Perennial, short rhizomatous grass. Height is 60-150 cm. It has numerous vegetative stems and several generative ones (straight, bare). Leaf sheath is closed along its entire length, depressed, bare or pubescent. Leaf lingula is 6 mm in length, chaffy. Leaf is 4-10 cm in width, green, plane, soft, rough. Inflorescence is panicle up to 15 cm in length, depressed on both sides, compact or sprawling, with elongated, down-turned branches. Spikelet is 6-8 mm in length, with 3-5 flowers, elongated, elliptical, compressed on each side, sometimes violet color. Lower glumes are pubescent along carina. Lower floral glumes are equal in size. Axis is short (up to 1 mm long), straight, pubescent along carina and edges. Cross-pollinated and wind-pollinated. Flowering occurs in June-July. Seed and vegetative reproduction.
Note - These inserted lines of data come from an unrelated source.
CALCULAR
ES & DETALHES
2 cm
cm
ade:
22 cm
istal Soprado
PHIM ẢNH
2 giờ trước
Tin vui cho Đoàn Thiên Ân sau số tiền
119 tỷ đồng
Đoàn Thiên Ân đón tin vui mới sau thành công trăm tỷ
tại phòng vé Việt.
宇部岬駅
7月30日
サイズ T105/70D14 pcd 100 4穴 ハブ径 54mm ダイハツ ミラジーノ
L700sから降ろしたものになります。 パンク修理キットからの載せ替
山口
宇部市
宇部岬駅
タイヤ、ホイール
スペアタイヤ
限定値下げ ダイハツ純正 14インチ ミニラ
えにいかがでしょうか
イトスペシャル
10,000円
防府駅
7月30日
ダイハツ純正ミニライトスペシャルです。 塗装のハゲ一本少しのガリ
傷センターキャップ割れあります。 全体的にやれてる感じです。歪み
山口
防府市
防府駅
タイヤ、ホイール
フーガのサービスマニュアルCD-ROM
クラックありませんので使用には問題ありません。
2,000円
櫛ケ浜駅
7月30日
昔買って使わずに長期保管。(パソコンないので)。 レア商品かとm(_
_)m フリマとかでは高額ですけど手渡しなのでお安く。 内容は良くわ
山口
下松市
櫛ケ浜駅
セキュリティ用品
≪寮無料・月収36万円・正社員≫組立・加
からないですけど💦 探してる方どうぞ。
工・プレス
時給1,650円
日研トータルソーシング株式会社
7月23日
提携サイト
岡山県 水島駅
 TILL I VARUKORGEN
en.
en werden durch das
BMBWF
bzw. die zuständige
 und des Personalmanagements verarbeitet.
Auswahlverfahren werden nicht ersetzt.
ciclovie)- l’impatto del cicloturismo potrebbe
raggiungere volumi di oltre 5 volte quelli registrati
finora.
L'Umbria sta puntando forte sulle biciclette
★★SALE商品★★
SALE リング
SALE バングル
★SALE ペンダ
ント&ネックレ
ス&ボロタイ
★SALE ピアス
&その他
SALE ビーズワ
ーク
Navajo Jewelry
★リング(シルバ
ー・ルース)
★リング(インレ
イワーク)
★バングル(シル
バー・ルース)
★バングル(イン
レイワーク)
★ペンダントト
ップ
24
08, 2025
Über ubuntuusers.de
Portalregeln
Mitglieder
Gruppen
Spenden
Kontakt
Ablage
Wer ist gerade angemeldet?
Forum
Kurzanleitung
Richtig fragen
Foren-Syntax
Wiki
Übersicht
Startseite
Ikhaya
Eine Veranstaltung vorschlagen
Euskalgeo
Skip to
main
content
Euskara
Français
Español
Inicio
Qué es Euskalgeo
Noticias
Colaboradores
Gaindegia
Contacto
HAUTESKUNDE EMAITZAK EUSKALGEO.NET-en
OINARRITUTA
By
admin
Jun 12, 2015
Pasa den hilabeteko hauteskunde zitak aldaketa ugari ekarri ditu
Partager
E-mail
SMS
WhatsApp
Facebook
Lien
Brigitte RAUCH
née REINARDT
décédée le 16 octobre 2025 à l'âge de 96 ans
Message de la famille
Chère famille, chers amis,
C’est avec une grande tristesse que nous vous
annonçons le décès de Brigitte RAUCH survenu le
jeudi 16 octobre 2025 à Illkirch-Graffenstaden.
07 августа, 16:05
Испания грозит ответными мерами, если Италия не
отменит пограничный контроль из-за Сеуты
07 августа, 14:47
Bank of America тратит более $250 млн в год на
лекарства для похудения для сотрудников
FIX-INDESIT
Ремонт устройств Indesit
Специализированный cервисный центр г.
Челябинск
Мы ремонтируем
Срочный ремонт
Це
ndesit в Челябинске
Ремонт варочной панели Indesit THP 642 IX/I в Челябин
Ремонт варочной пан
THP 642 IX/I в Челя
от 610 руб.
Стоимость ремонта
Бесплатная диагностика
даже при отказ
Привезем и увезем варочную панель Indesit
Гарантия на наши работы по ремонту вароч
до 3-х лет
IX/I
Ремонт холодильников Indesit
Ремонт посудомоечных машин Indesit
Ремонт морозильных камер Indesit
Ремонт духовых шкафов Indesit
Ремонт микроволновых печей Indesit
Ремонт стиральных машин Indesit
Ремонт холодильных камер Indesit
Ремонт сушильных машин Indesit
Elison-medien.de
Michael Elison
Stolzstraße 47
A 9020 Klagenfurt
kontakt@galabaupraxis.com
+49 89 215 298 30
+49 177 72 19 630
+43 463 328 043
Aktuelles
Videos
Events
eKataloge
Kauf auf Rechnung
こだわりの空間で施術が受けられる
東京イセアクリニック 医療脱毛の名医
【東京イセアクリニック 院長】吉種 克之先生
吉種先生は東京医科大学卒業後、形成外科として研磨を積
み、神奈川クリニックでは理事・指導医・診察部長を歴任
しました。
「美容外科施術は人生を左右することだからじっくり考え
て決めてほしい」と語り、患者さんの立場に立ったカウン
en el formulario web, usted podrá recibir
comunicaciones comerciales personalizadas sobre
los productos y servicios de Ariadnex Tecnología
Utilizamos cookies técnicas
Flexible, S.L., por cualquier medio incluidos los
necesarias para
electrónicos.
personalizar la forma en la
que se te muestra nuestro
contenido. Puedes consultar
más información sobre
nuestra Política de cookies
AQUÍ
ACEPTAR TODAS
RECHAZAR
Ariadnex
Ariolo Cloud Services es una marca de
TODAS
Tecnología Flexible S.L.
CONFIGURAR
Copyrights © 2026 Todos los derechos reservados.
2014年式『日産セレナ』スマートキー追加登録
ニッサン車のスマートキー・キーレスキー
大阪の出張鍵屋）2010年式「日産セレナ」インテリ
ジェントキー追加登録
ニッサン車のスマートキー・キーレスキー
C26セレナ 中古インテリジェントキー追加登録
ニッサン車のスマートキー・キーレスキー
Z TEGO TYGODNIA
Chromosomal number 2n=28.

Distribution.

Occurs throughout the European part of the former USSR (except the Arctic), Caucasia (except the extreme south), Western Siberia (except the Arctic), Eastern Siberia (southern part of Yenisei and the Angara basin), the Far East (invasive in Kamchatka, Sakhalin, Kurils, and the Ussuri district), Central Asia (the northeastern part), Scandinavia, Atlantic and Central Europe, the Mediterranean, Asia Minor, northwestern Iran and Mongolia; adventitious or introduced in several other countries.

Ecology.

Species occurs in meadows, mainly in flood plains and damp, waterlogged meadows; grows along pond banks, often in clay, sand, alkaline soils, in well-lit forests, near shrubs, in inhabited localities, and sometimes by roads; grows as high as the upper mountain zone. It grows best in neutral and slightly acidic soils, worse in dry soils. It occurs in peaty and peaty-clay soils. It does not grow in saline sand. It is one of a group of water-resistant plants. It is resistant to long floods (up to 45 days) but not resistant to stagnant floods. Species can dominate in phytocenosis. Hydromesophyte. It is frost-resistant.

Economic value.

Forage, for haying and pastoral use. It is digested well by cattle. It can be used for grass plots.

Related references:

Cherepanov, S.K. 1988. Plantae Vasculares Rossicae et Civitatum Collimitanearum (in limics USSR olim). St. Petersburg: Mir I Semia, 990 pp. (in Russian)
Kovalevskaja S.S., ed. 1968. Conspect of Middle Asia Flora. Vol. 1. Taschkent: Publishing House Acad. Sci. Uzbekistan SSR, 226 pp. (in Russian)
Shishkin B.K., ed. 1950. Flora of Kirghizia. Vol. 2. Frunze: Publishing House Acad. Sci. Kirghizia SSR, 315 pp. (in Russian)
Tzvelev, N.N. 1976. Poaceae USSR. L.: Nauka, 788 pp. (in Russian).

© Funtova V.G.

Photo © Chukhina I.G.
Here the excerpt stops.